B. Tools used to assess program outcomes.

Bloom's levels I-VI.
In FST 100A, there are five ways that assessments are used to provide feedback on course effectiveness, to enable on-going improvement of the course:

  • Discussion sections are used in part to review materials that students find confusing in lecture, and communication between the instructors for the discussion sections and the faculty in charge of the course allow us to identify topics students find most challenging. We then focus more heavily on difficult topics, or change the way those topics are presented. Questions asked during and at the end of lecture provide a similar immediate assessment tool.
  • After each exam, we obtain reports from the teaching resource center giving the percentage of students who missed each multiple choice question, as well as the performance of top and bottom quartile students on each question. These reports are used to find questions with low success rates (< 55% correct responses), combined with a low point biserial coefficients (< 0.35). The latter shows the positive correlation between students who performed well on the exam overall and their correct response to the question at hand. Since multiple choice questions are keyed to specific lecture topics, the two metrics together allow us to assess material that students are struggling with, and to develop improvement strategies for teaching.
  • Exams also include short answer questions. The professor in charge meets with the grader after each exam to discuss what questions were challenging for the students and what incorrect concepts were evident in their answers. This information guides presentation of that material during later review and in subsequent years of teaching the course. The professor in charge occasionally helps with grading of the short answers for the final exam to obtain similar feedback.
  • Discussion section instructors mark points (0 or 1) for each student, based on their active participation in discussion that week. The goal is that >90% of the students will receive a positive mark for two-thirds or more of the discussion sections.
  • Course evaluations are used to assess the effectiveness in meeting course objectives. Numerical scores using a scale of 1 (strongly disagree) to 5 (strongly agree) for specific questions are compiled, with separate evaluation questions for the course and the instructor. For FST100A, answers to specific questions where mean scores fall below 4.0 are identified as areas needing improvement. Students are also asked to provide comments and suggestions for course and instructor improvement. These are read carefully with the aim of improving elements of the course content and delivery.

C. Brief summary of assessment results to date.
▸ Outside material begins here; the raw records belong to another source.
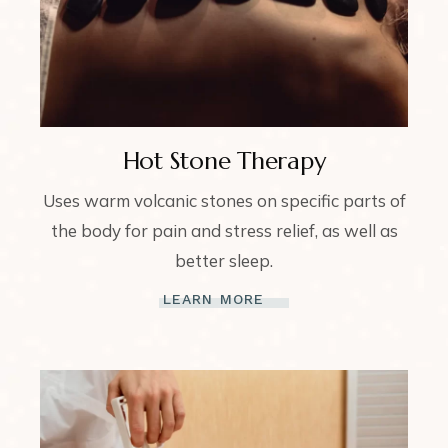
Hot Stone Therapy
Uses warm volcanic stones on specific parts of
the body for pain and stress relief, as well as
better sleep.
LEARN MORE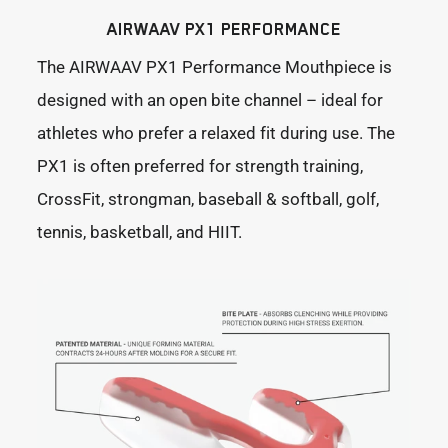
AIRWAAV PX1 PERFORMANCE
The AIRWAAV PX1 Performance Mouthpiece is
designed with an open bite channel – ideal for
athletes who prefer a relaxed fit during use. The
PX1 is often preferred for strength training,
CrossFit, strongman, baseball & softball, golf,
tennis, basketball, and HIIT.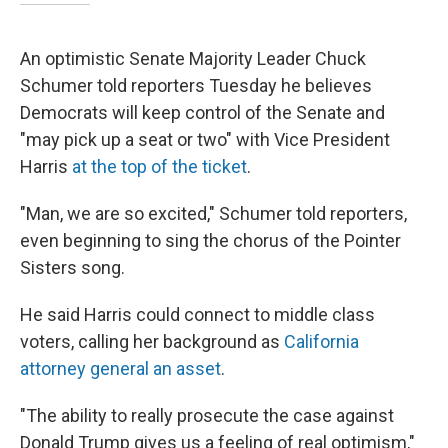
An optimistic Senate Majority Leader Chuck
Schumer told reporters Tuesday he believes
Democrats will keep control of the Senate and
"may pick up a seat or two" with Vice President
Harris
at the top of the ticket
.
"Man, we are so excited," Schumer told reporters,
even beginning to sing the chorus of the Pointer
Sisters song.
He said Harris could connect to middle class
voters, calling her background as
California
attorney general an asset
.
"The ability to really prosecute the case against
Donald Trump gives us a feeling of real optimism,"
  • Assessments of FST100A for the last three years indicate that instruction is effective in achieving the course goals. Student evaluation metrics have been between 4.2 and 4.7 for most items, with no clear trend year-to-year. Average scores for the overall quality of the course were 4.5, 4.3 and 4.3 for Fall 2011, 2012 and 2013, respectively, and for the overall quality of the instructor the scores were 4.6, 4.3 and 4.5 for the same three years. Average test scores for the class have also been very steady and in the 65-75% range over these three years. 95% or more of students in discussion received credit for participation in two- thirds or more of their class discussions over this period. This steady and strong performance indicated in the assessment tools is encouraging, given that in the same time period the course enrollment has increased ~20% (from 231 in 2011 to 276 in 2013).
  • One item assessed in student evaluations has received decreasing scores from 2011 to 2013, and last fall received 3.9 as an average score. This item assessed whether "there is sufficient time in class for questions and discussion." In my judgment, the increasing enrollment of the course has created a challenge in this area. Students are eager to ask questions during lecture, which helps clarify concepts, expand on examples, and engage the students more actively in the material. However, with such a large number of students the number of questions has been slowing the pace of instruction, preventing us from covering some material, and frustrating some of the stronger students who do not need as much clarification/review. I am currently considering strategies for improving this situation, such as deferring certain questions to discussion section (and making sure there is a record of these questions), and assigning some curiosity questions to be addressed at our course website through class crowd-sourcing. These tools may help to reduce the lecture time in Q&A to a more appropriate level.
  • Lecture time has also been increasingly impacted by administrative issues, especially issues related to students trying to get into the class, and my efforts to stretch resources (classroom space, number of sections) to accommodate as many students as possible at the beginning of the quarter. This issue needs to be addressed at the campus level.
  • The challenges of meeting the needs of a diverse class of students become greater as the class grows in size, and this also likely affects the balance of lecture and question time needed. Next fall I am requiring a new textbook, which for the first time aligns well with my lecture material. This will hopefully provide extra support for students who struggle more with the material.
  • I plan to continue a process of shifting to increased writing on the board with less reliance on Powerpoint summaries, and using Powerpoint slides instead largely for graphics. Based on student comments and my own experience, this creates a more active lecture experience and facilitates the continuous updating of course content, which is very important to our course objectives.